Any help is appreciated, thx.

hk

ETA: fixed typo

Last edited:

OlderDan
Homework Helper
-x^3 + 2x - 1 = x - x^3 + x - 1 = x(1 - x^2) + x - 1

continue

working...

hk

I really really want to just cancel x-1 from top and bottom! But knowing I can't, do I need to multiply top and bottom by something to change the denominator?

hk

OlderDan
Homework Helper
h_k331 said:
I really really want to just cancel x-1 from top and bottom! But knowing I can't, do I need to multiply top and bottom by something to change the denominator?

hk
The numerator has what you need. I just gave you one step in the right direction. Look for another step.

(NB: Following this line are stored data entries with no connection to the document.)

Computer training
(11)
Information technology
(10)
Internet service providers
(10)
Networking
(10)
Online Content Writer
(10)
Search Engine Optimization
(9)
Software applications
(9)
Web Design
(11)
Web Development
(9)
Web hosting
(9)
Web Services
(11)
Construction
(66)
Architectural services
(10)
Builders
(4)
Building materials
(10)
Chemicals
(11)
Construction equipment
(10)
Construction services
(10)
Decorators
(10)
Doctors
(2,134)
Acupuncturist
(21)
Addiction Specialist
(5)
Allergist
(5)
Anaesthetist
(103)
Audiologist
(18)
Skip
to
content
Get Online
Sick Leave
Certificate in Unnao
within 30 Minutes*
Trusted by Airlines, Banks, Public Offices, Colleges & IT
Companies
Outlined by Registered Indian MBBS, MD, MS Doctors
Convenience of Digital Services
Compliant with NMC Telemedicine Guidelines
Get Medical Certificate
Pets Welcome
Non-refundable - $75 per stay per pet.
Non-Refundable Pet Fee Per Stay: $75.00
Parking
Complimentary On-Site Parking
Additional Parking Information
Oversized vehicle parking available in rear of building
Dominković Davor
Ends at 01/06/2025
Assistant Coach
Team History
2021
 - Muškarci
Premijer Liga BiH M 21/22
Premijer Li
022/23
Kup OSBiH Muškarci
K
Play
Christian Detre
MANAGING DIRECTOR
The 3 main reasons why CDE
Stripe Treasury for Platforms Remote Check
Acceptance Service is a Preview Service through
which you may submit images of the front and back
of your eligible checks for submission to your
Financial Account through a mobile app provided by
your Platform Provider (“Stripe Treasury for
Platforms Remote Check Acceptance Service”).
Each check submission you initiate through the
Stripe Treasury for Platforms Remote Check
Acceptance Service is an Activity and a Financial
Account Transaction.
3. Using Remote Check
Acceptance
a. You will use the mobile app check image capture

Well, I gave up and solved it with the [f(a+h)-f(a)]/h formula instead of
[f(x)-f(a)]/(x-a). I was able to get the correct solution of -1 (according to the back of the book), but I'm still curious where I was going wrong with my algebra on the first try. Thanks for your help Dan, I appreciate it.

hk

dextercioby
Homework Helper
$$-x^3 + 2x - 1 = x - x^3 + x - 1 = x(1 - x^2) + x - 1=x(1+x)(1-x)-(1-x)=(1-x)[x(1+x)-1]$$

And you can see that the (1-x) has been factored.Simplify with the denominator and then take the limit.

Daniel.

dextercioby said:
$$-x^3 + 2x - 1 = x - x^3 + x - 1 = x(1 - x^2) + x - 1=x(1+x)(1-x)-(1-x)=(1-x)[x(1+x)-1]$$

And you can see that the (1-x) has been factored.Simplify with the denominator and then take the limit.

Daniel.

Doh! Difference of two squares, I tend to miss a lot of those when one of the squares is 1. Thanks Daniel.

hk

saltydog
$$\mathop\lim\limits_{x\to 1}\frac{-(x^3-2x+1)}{x-1}=\mathop\lim\limits_{x\to 1}\frac{-(x^2+x-1)(x-1)}{x-1}=\mathop\lim\limits_{x\to 1}-(x^2+x-1)=-1$$